La riforma dell’Università è ancora ferma, rallentata non solo dai tanti emendamenti ma anche dall’evidente priorità data ad altri provvedimenti, dai vari Lodo Alfano fino all’ultimo provvedimento sulle intercettazioni, sui quali sono state spese molte più energie.
La riforma della pubblica amministrazione di Brunetta è stata in pratica mutilata dall’ultima manovra del governo che, per introdurre il blocco dei salari nel pubblico impiego, ha di fatto congelato (anche se non formalmente sospeso) tutta la parte della riforma che avrebbe introdotto un po’ di meritocrazia, valutazione e responsabilità nella pubblica amministrazione. Di riforma fiscale invece è stato quasi tabù parlare fino ad oggi. Adesso viene rispolverata, ma posta come subordinata alla più alta questione della «libertà di impresa» e alla modifica della Carta costituzionale. Creando un po’ di confusione sulle finalità di tale provvedimento, facendo quasi credere che questo articolo impedisca la creazione d’impresa. Non solo non è cosi, ma la creazione d’impresa, di per sé, non è un problema per il nostro Paese. In Italia si fa già abbastanza impresa, non a caso abbiamo una densità imprenditoriale tra le più alte d’Europa (circa 66 imprese ogni 1000 abitanti, contro 22 della Germania, 39 della Danimarca, e 40 della Francia).

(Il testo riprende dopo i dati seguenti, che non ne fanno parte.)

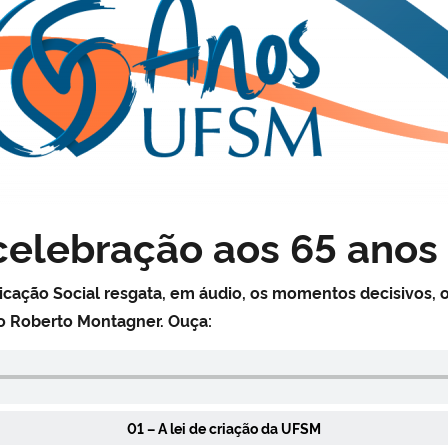
celebração aos 65 anos
icação Social resgata, em áudio, os momentos decisivos, 
o Roberto Montagner.
Ouça:
01 – A lei de criação da UFSM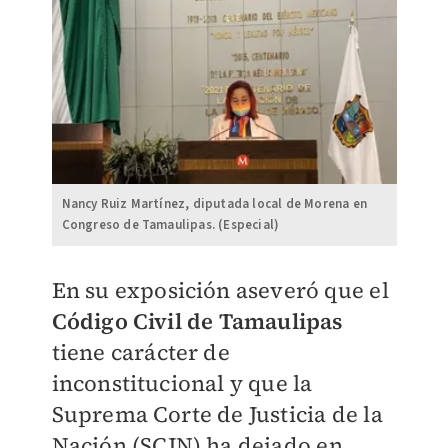
Nancy Ruiz Martínez, diputada local de Morena en
Congreso de Tamaulipas. (Especial)
En su exposición aseveró que el
Código Civil de Tamaulipas
tiene carácter de
inconstitucional y que la
Suprema Corte de Justicia de la
Nación (SCJN) ha dejado en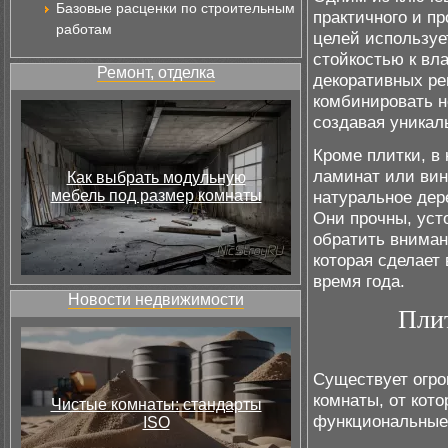
Базовые расценки по строительным
практичного и пр
работам
целей используе
стойкостью к вл
Ремонт, отделка
декоративных ре
комбинировать н
создавая уникал
Кроме плитки, в
ламинат или вин
Как выбрать модульную
мебель под размер комнаты
натуральное дер
Они прочны, уст
обратить вниман
которая сделает
время года.
Новости недвижимости
Плит
Существует огро
комнаты, от кото
Чистые комнаты: стандарты
функциональные 
ISO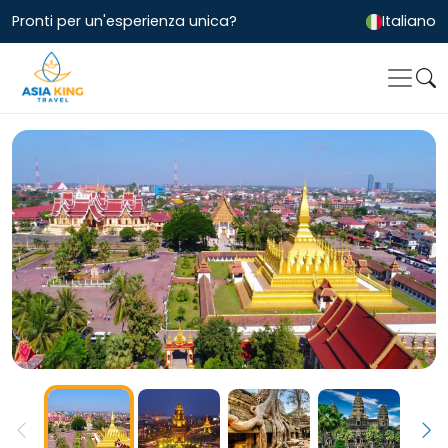
Pronti per un'esperienza unica?
Italiano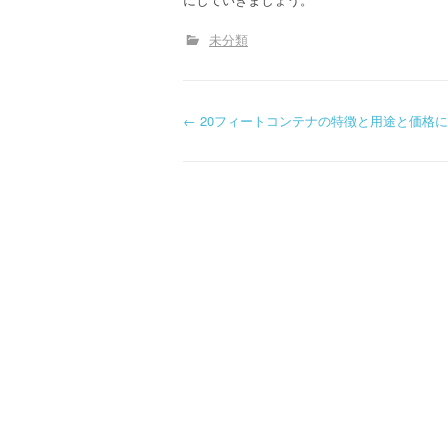
未分類
P
←
20フィートコンテナの特徴と用途と価格
o
s
t
n
a
v
i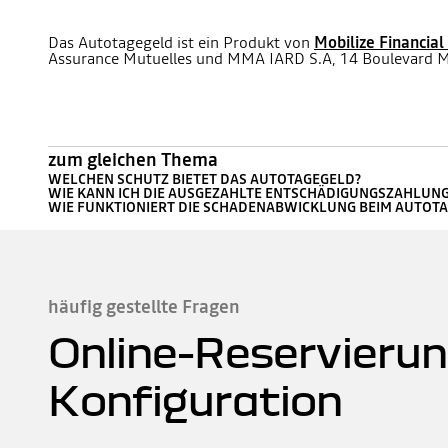
Das Autotagegeld ist ein Produkt von
Mobilize Financial
Assurance Mutuelles und MMA IARD S.A, 14 Boulevard Ma
zum gleichen Thema
WELCHEN SCHUTZ BIETET DAS AUTOTAGEGELD?
WIE KANN ICH DIE AUSGEZAHLTE ENTSCHÄDIGUNGSZAHLUN
WIE FUNKTIONIERT DIE SCHADENABWICKLUNG BEIM AUTOT
häufig gestellte Fragen
Online-Reservierun
Konfiguration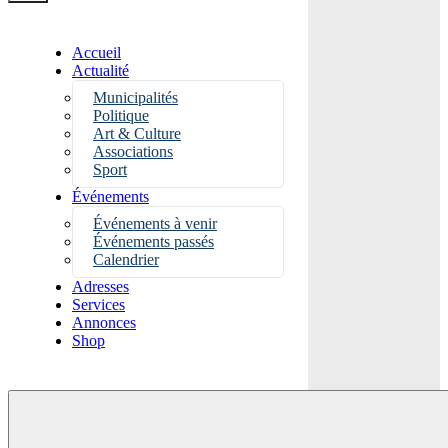
Accueil
Actualité
Municipalités
Politique
Art & Culture
Associations
Sport
Événements
Événements à venir
Événements passés
Calendrier
Adresses
Services
Annonces
Shop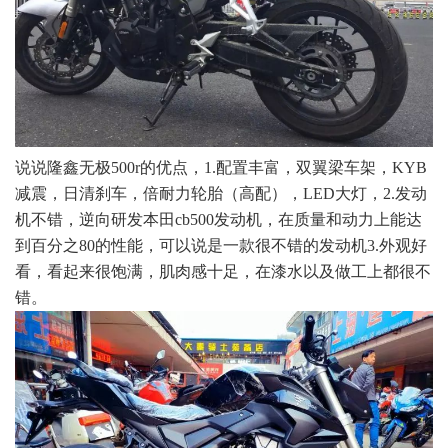
说说隆鑫无极500r的优点，1.配置丰富，双翼梁车架，KYB
减震，日清刹车，倍耐力轮胎（高配），LED大灯，2.发动
机不错，逆向研发本田cb500发动机，在质量和动力上能达
到百分之80的性能，可以说是一款很不错的发动机3.外观好
看，看起来很饱满，肌肉感十足，在漆水以及做工上都很不
错。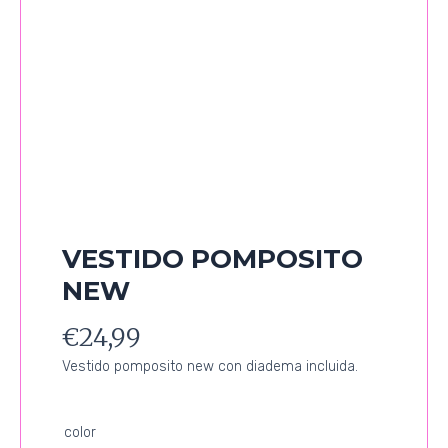
VESTIDO POMPOSITO
NEW
€
24,99
Vestido pomposito new con diadema incluida.
VESTIDO
color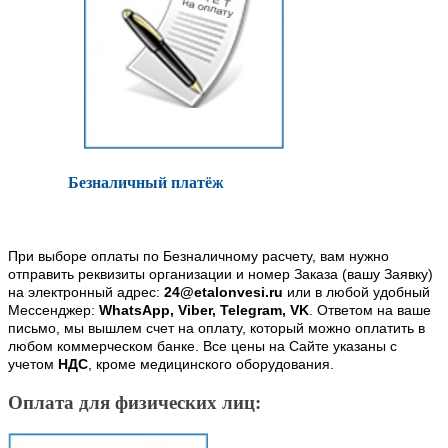
Безналичный платёж
При выборе оплаты по Безналичному расчету, вам нужно
отправить реквизиты организации и номер Заказа (вашу Заявку)
на электронный адрес:
24@etalonvesi.ru
или в любой удобный
Мессенджер:
WhatsApp, Viber, Telegram, VK
. Ответом на ваше
письмо, мы вышлем счет на оплату, который можно оплатить в
любом коммерческом банке. Все цены на Сайте указаны с
учетом
НДС
, кроме медицинского оборудования.
Оплата для физических лиц: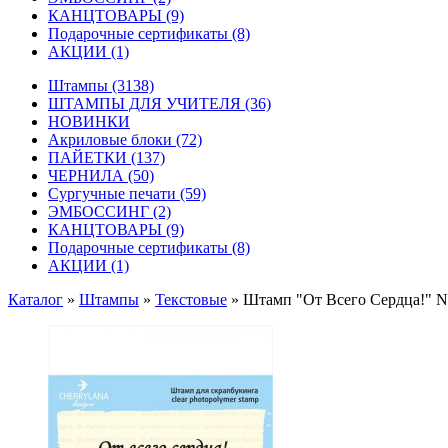
КАНЦТОВАРЫ
(9)
Подарочные сертификаты
(8)
АКЦИИ
(1)
Штампы
(3138)
ШТАМПЫ ДЛЯ УЧИТЕЛЯ
(36)
НОВИНКИ
Акриловые блоки
(72)
ПАЙЕТКИ
(137)
ЧЕРНИЛА
(50)
Сургучные печати
(59)
ЭМБОССИНГ
(2)
КАНЦТОВАРЫ
(9)
Подарочные сертификаты
(8)
АКЦИИ
(1)
Каталог
»
Штампы
»
Текстовые
»
Штамп "От Всего Сердца!" 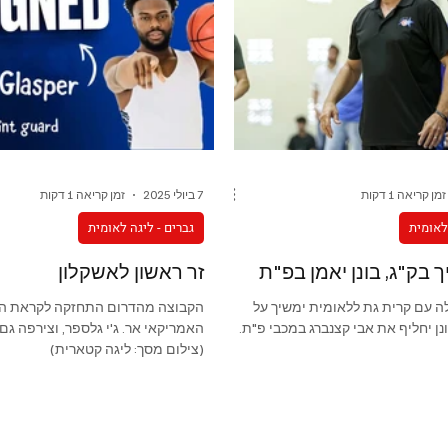
זמן קריאה 1 דקות
7 ביולי 2025
זמן קריאה 1 דקות
 לאומית
גברים - ליגה לאומית
ך בק"ג, בונן יאמן בפ"ת
זר ראשון לאשקלון
לה עם קרית גת ללאומית ימשיך על
הקבוצה מהדרום התחזקה לקראת הע
בונן יחליף את אבי קצנברג במכבי פ"ת.
האמריקאי אר. ג'י גלספר, וצירפה גם 
(צילום מסך: ליגה קטארית)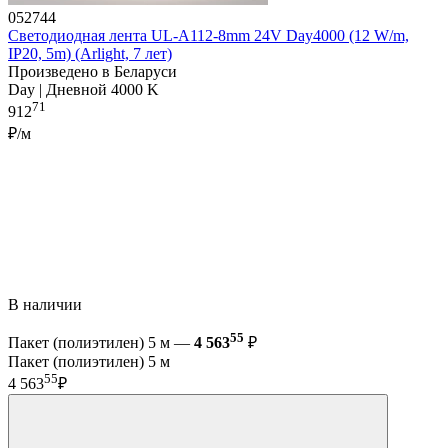
052744
Светодиодная лента UL-A112-8mm 24V Day4000 (12 W/m,
IP20, 5m) (Arlight, 7 лет)
Произведено в Беларуси
Day | Дневной 4000 K
71
912
₽/м
В наличии
55
Пакет (полиэтилен) 5 м —
4 563
₽
Пакет (полиэтилен) 5 м
55
4 563
₽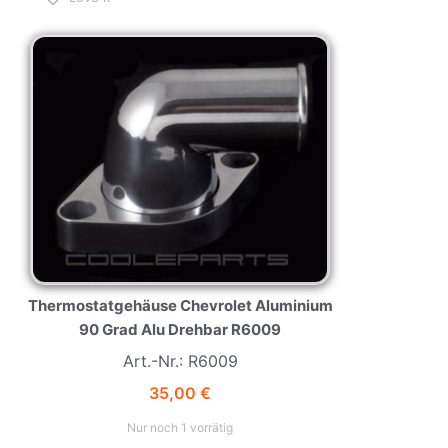
NEW
HOT
Thermostatgehäuse Chevrolet Aluminium
90 Grad Alu Drehbar R6009
Art.-Nr.: R6009
35,00
€
Nur noch 1 vorrätig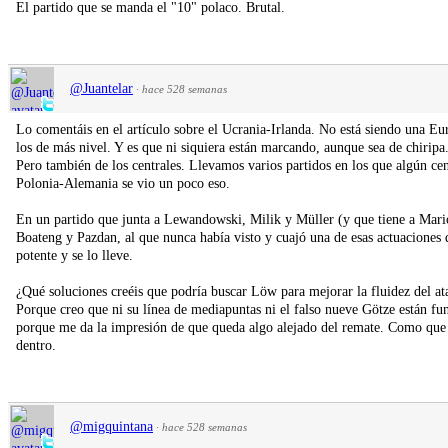
El partido que se manda el "10" polaco. Brutal.
@Juantelar
·
hace 528 semanas
Lo comentáis en el artículo sobre el Ucrania-Irlanda. No está siendo una Eur
los de más nivel. Y es que ni siquiera están marcando, aunque sea de chiripa
Pero también de los centrales. Llevamos varios partidos en los que algún ce
Polonia-Alemania se vio un poco eso.
En un partido que junta a Lewandowski, Milik y Müller (y que tiene a Mari
Boateng y Pazdan, al que nunca había visto y cuajó una de esas actuaciones 
potente y se lo lleve.
¿Qué soluciones creéis que podría buscar Löw para mejorar la fluidez del a
Porque creo que ni su línea de mediapuntas ni el falso nueve Götze están f
porque me da la impresión de que queda algo alejado del remate. Como que a
dentro.
@migquintana
·
hace 528 semanas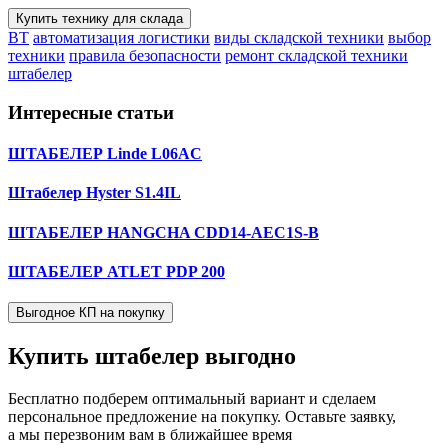
Купить технику для склада
BT
автоматизация логистики
виды складской техники
выбор
техники
правила безопасности
ремонт складской техники
штабелер
Интересные статьи
ШТАБЕЛЕР Linde L06AC
Штабелер Hyster S1.4IL
ШТАБЕЛЕР HANGCHA CDD14-AEC1S-B
ШТАБЕЛЕР ATLET PDP 200
Выгодное КП на покупку
Купить штабелер
выгодно
Бесплатно подберем оптимальный вариант и сделаем
персональное предложение на покупку. Оставьте заявку,
а мы перезвоним вам в ближайшее время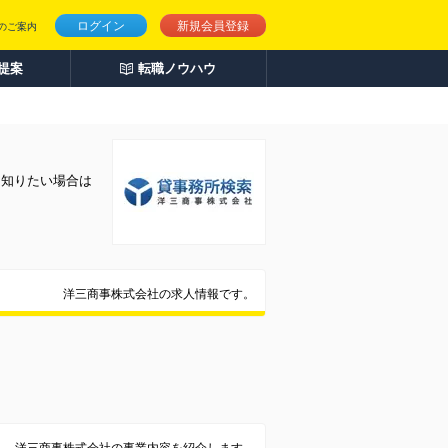
ログイン
新規会員登録
のご案内
人提案
転職ノウハウ
く知りたい場合は
洋三商事株式会社の求人情報です。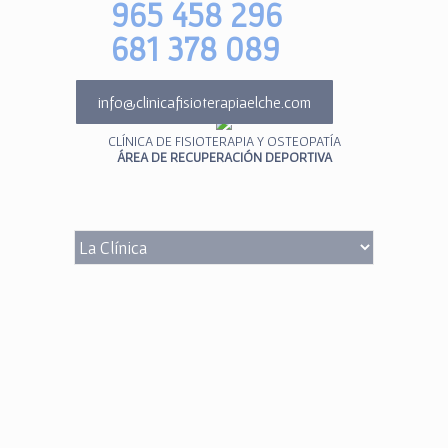
965 458 296
681 378 089
info@clinicafisioterapiaelche.com
CLÍNICA DE FISIOTERAPIA Y OSTEOPATÍA
ÁREA DE RECUPERACIÓN DEPORTIVA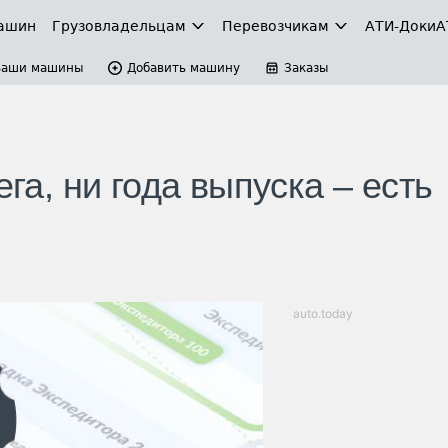
ашин
Грузовладельцам
Перевозчикам
АТИ-Доки
А
Ваши машины
Добавить машину
Заказы
ега, ни года выпуска – есть
auto.today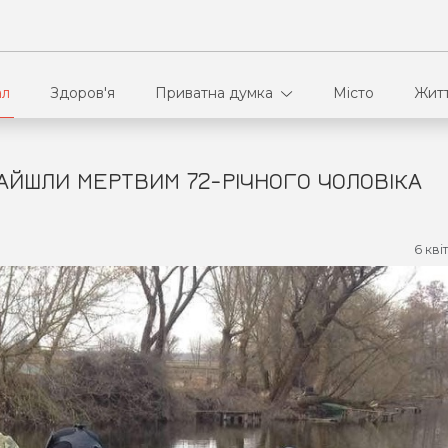
ал
Здоров'я
Приватна думка
Місто
Жит
НАЙШЛИ МЕРТВИМ 72-РІЧНОГО ЧОЛОВІКА
В кулуарах
Ві
Ко
6 кві
Па
Сп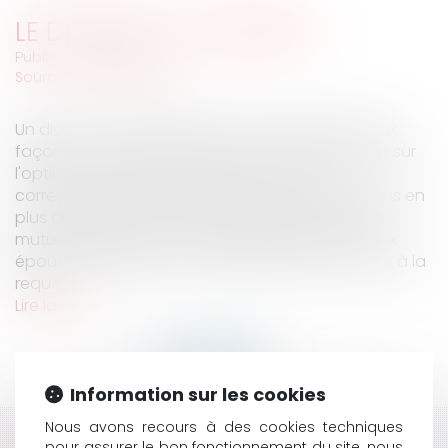
LE DIVORCE "À L'AMIABLE"
Publié le :
26/11/2008
Source :
www.eurojuris.fr
Un divorce "à l'amiable" peut s'envisager de deux
façons. Votre avocat est là pour vous conseiller sur
l'option procédurale la mieux à même de
correspondre à votre situation.Un divorce de plus en
plus consensuelI- Le divorce par consentement
mutuelUne requête conjointe signée par les deux
époux est déposée au Tribunal.Figure en annexe à la
requê...
Lire la suite
Information sur les cookies
Nous avons recours à des cookies techniques
pour assurer le bon fonctionnement du site, nous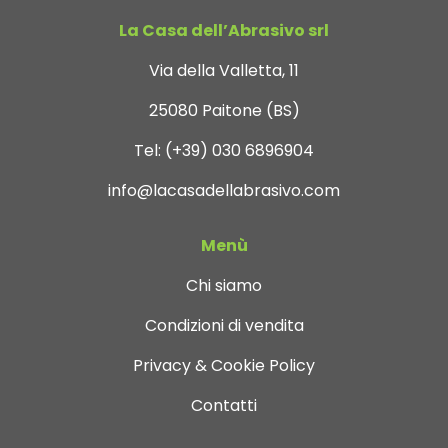
La Casa dell’Abrasivo srl
Via della Valletta, 11
25080 Paitone (BS)
Tel:
(+39) 030 6896904
info@lacasadellabrasivo.com
Menù
Chi siamo
Condizioni di vendita
Privacy & Cookie Policy
Contatti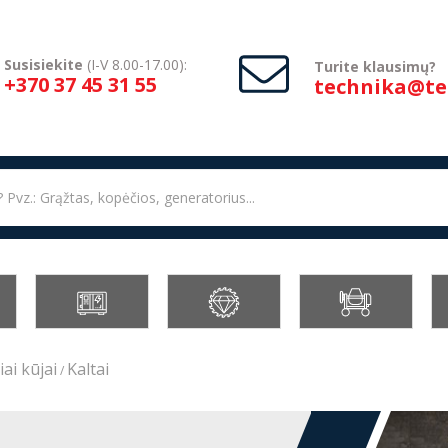
Susisiekite
(I-V 8.00-17.00):
Turite klausimų?
+370 37 45 31 55
technika@tec
iai kūjai
Kaltai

Il problema delle imprese italiane è un altro: è la difficoltà di crescere avendo a che fare con una pubblica amministrazione lenta ed inefficiente, con una fiscalità complessa e penalizzante per chi davvero investe in innovazione e ricerca, e la difficoltà a trovare giovani (giovani veri, non quarantenni) preparati e ben formati sul mercato del lavoro. Questi sono i veri problemi delle imprese, e la modifica dell’articolo 41 non servirà a cambiare molto questo stato di cose. Anche la semplificazione della complessità normativa, la razionalizzazione di autorizzazioni e controlli può essere realizzata subito, senza modifiche costituzionali. D’altronde, è proprio questo governo che ha istituito il ministero per la Semplificazione normativa. Ed è proprio quel ministro, il senatore Calderoli, che pochi mesi fa si è fatto immortalare armato d’ascia e fiamma ossidrica mentre dava fuoco alle 375 mila tra leggi e regolamenti abrogati dal suo ministero. Viene naturale chiedersi come mai tra tutte quelle migliaia di leggi non ce ne fosse nemmeno una che sia servita a rendere più semplice la vita delle imprese e dei cittadini, tanto che oggi siamo ancora a parlare di normativa asfissiante.
Ecco, potremmo ripartire da lì, dal rilancio di una semplificazione normativa più mirata e selettiva, in modo da andare più incontro alle esigenze di aziende e cittadini. E da una riorganizzazione delle procedure e degli adempimenti burocratici per le imprese, per esempio realizzando in modo capillare su tutto il territorio gli sportelli unici per le attività produttive, istituiti per legge dodici anni fa ma nella realtà ancora largamente incompiuti, o, quando esistenti, raramente accompagnati dalle necessarie semplificazioni amministrative e dalla necessaria formazione del personale. Per realizzare tutto questo non è necessario creare una nuova Costituzione. Magari un nuovo ministro sì, potrebbe servire, visto che il ministro per le Attività produttive si è dimesso quasi due mesi fa e ancora non si è trovato un sostituto.
Insomma, se l’obiettivo è rilanciare la competitività del nostro Paese, investire tempo ed energie per modificare la Costituzione potrebbe non essere la strategia più efficace. Ci sono molte altre cose più incisive e fattibili subito che possono servire assai meglio a questo scopo. Se poi l’obiettivo è un altro, allora è un altro discorso.